The original The Haunting directed by Robert Wise, from the novel Haunting of Hill House by Shirley Jackson, is one of film history's great films. Not just a great horror film, not just the best haunted house movie ever made, but a great film period.
A lesbian subtext between the characters played by Julie Harris & Claire Bloom was sensually daring at the time; it's still sweet, & the terror experienced by Julie Harris translates immediately to the viewer. The gorgeous black & white photography with gloomy sets inspired by film noir sustained an aura of creepiness without requiring anything especially antic & extreme to happen. The haunting felt real & possible & legitimately threatening. Many a viewer needs the lights left on after seeing this.
Though the "psychic investigation team" is by now an old-hat routine, Wise's film has lost none of its power by being repeatedly imitated. So it is not at risk of being displaced in public sentiment by the 1999 "all-FX all the time" remake.
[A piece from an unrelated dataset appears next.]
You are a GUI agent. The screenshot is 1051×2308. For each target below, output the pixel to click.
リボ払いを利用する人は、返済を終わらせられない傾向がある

I figured I'd enjoy the remake of The Haunting despite that I knew it was going to be a pretty junky film. Cuz hey, I very often like junky horror films. Plus this one provided a big break for Lili Taylor who I've loved in many independent films over the years. And she did give a very good performance in The Haunting despite a lame-ass script.
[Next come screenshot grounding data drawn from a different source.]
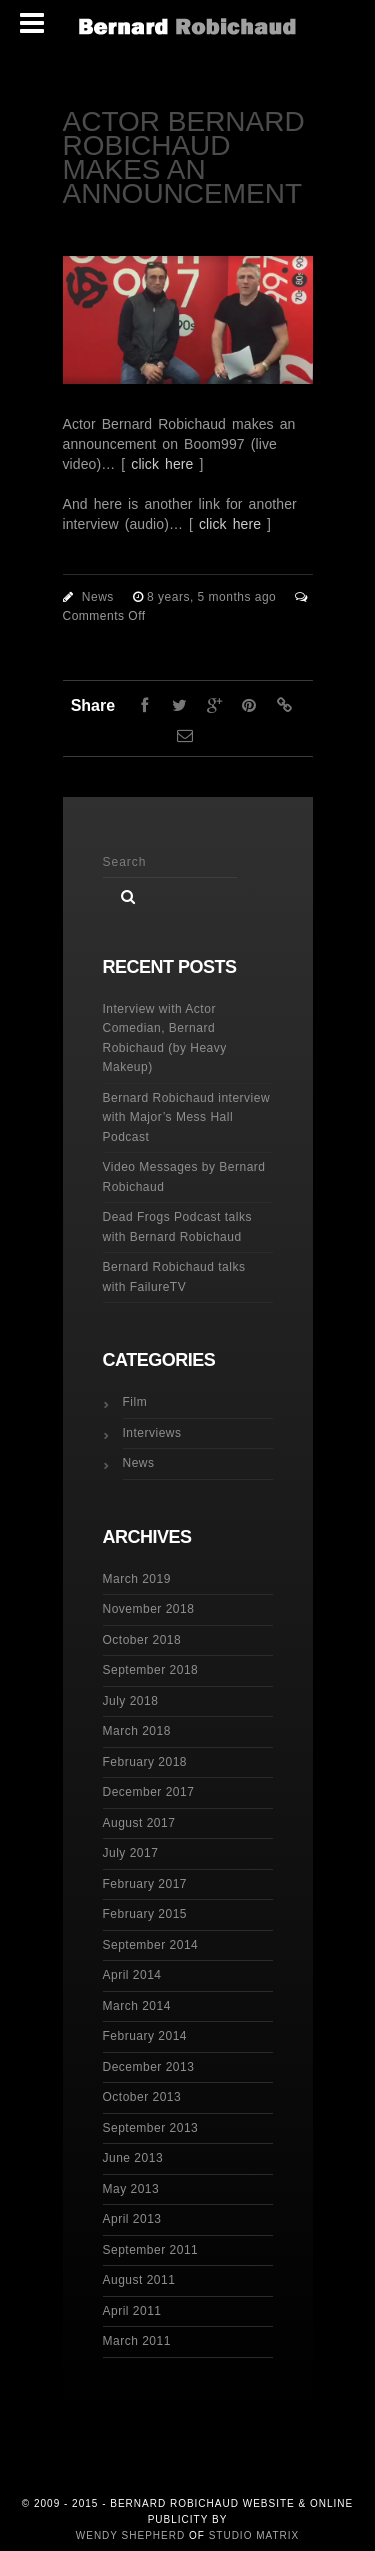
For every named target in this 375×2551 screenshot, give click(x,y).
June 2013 (133, 2158)
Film (135, 1402)
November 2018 (149, 1609)
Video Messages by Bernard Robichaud (184, 1177)
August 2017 (139, 1823)
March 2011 (137, 2341)
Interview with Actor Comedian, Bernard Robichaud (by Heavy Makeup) (165, 1038)
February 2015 (145, 1914)
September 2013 (151, 2128)
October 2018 (142, 1640)
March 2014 (137, 2006)
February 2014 (145, 2036)
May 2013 (131, 2189)
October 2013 (142, 2097)
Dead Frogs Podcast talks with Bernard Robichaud (177, 1227)
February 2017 (145, 1884)
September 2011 (151, 2250)
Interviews (152, 1433)
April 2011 (132, 2311)
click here (162, 464)
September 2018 (151, 1670)
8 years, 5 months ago (213, 597)
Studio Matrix (254, 2535)
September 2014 (151, 1945)
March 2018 (137, 1731)
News (98, 597)
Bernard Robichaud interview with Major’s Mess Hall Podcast (187, 1117)
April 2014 (132, 1975)
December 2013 (149, 2067)
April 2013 (132, 2219)
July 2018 (131, 1701)
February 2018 (145, 1762)
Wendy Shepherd (130, 2535)
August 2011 (139, 2280)
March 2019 (137, 1579)
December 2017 (149, 1792)
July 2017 (131, 1853)
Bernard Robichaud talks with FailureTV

Liam Neeson by comparison turns in nothing but the boring performance a bad script inspired, & Catherine Zeta-Jones seems to have been treated by Central Casting as a mental deficient who didn't need to act, she needed to look pretty, so she fulfilled her limited purpose without stretching herself. No one's performance beyond Lili's was worth a spitbug's spittle, but Lili seems to have wanted to give it all she has, & she has quite a lot, despite that it's wasted on a lame script.
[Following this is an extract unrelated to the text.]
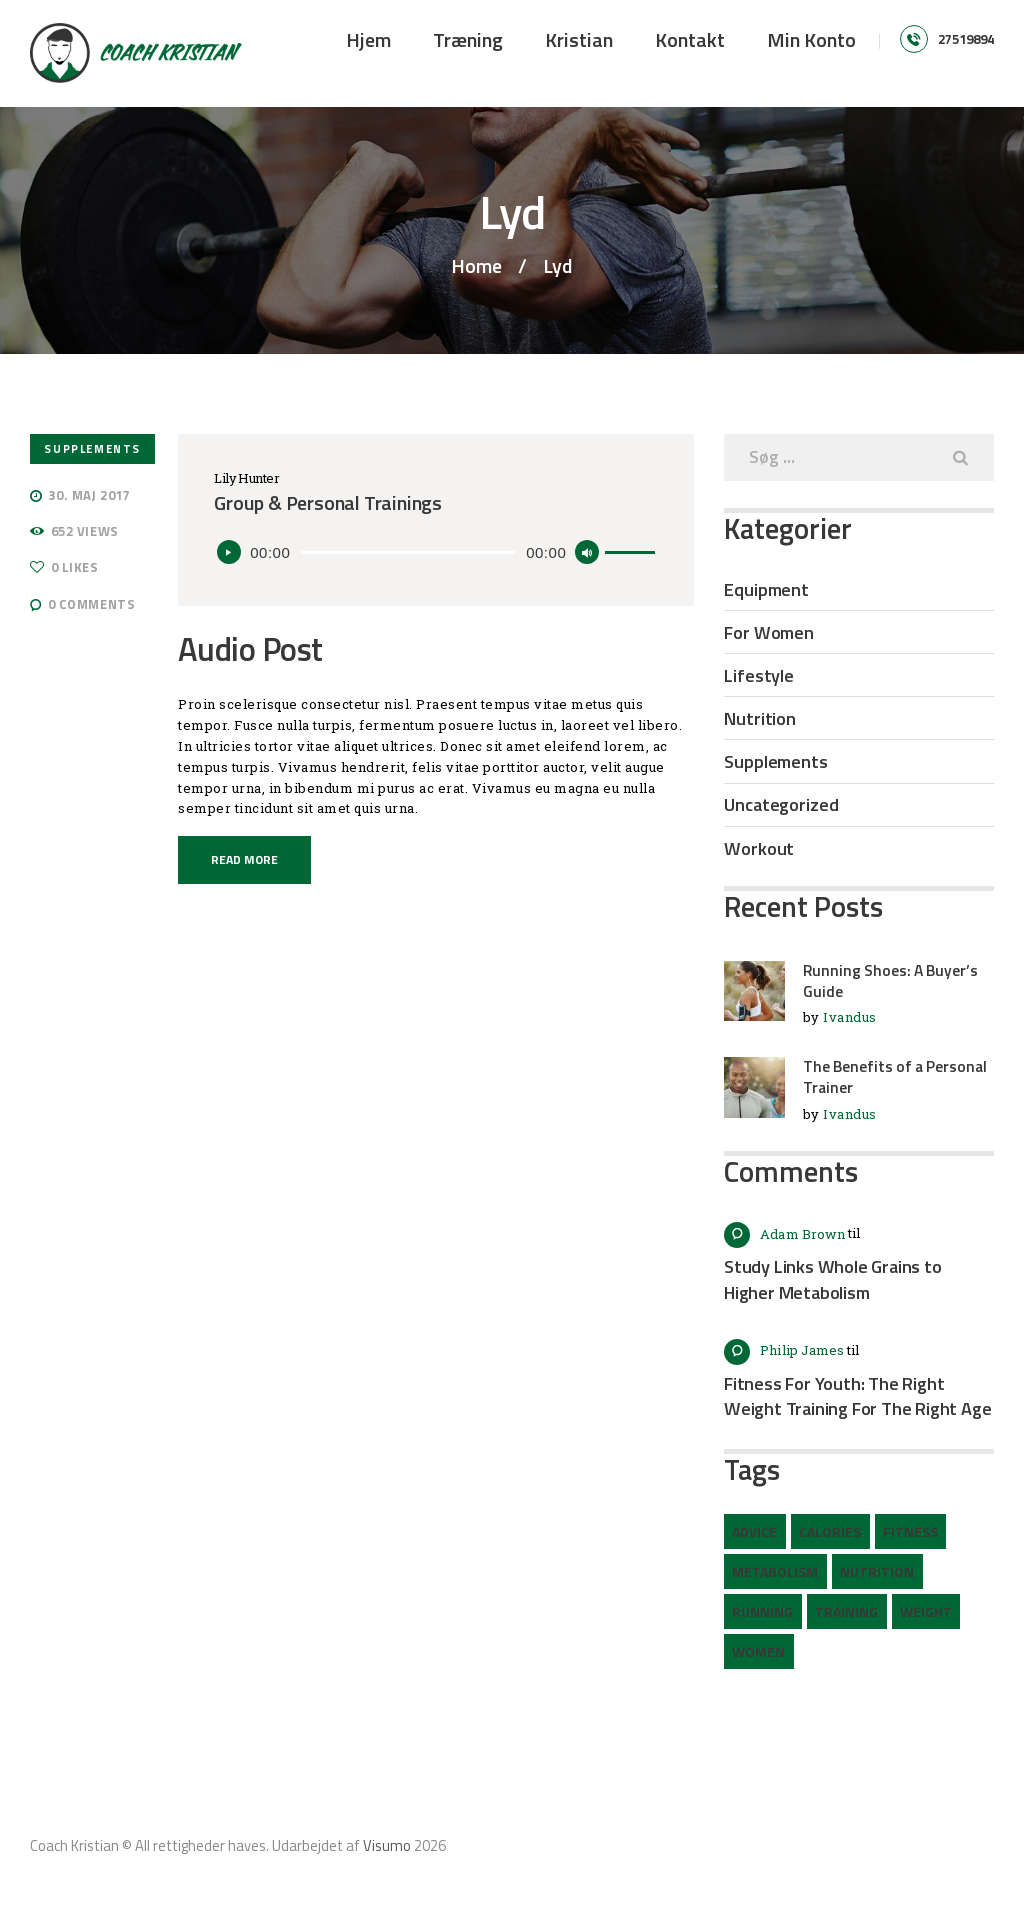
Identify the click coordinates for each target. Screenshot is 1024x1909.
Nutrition (760, 718)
Since I didn't expect a good script I wasn't disappointed in that either. What I did expect, from the previews, was that the FX would be neato if cliche. A couple of them were good FX -- the skeleton in the door was okay, the fight with the gryphon didn't bore me, & the cherub heads though they didn't add up to anything looked kind of cool moving -- but mostly the FX were badly timed & dull when not actually stupid. When the Chief Ghost turns up toward the end, think Walt Disney's Beauty & the Beast," or perhaps you'll remember the demon Chester in the Buffy spin-off Angel. There has not been a more cartoony villain since Warner Brothers animated the Id Monster in Forbidden Planet to look like Yosemite Sam.
The clown-face in the ceiling with arms coming out of his mouth wasn't supposed to make the audience howl with laughter, was it? Well it did.ÝI felt like I was watching Poltergiest IV, not a remake of Wise's subdued Haunting. And its been said by just about ever critic who ever saw both the original & the remake: There is more terror in the simple rapping at the door in Wise's original than in all of the remake's CGI cartoons combined.
But it is unfair to enter a big dumb special FX movie & compare it to a classic. I went expecting only an FX extravaganza, a film not genuinely related to the film it purports to remake. But even as a shlocky puddle of drool, Jan de Bont's The Haunting barely gets by.
If y'all lower your expectation to the worst B-horror I think the remade Haunting will look pretty good by comparison. And it has more laughs in it (however unintentional) than many an intentional comedy.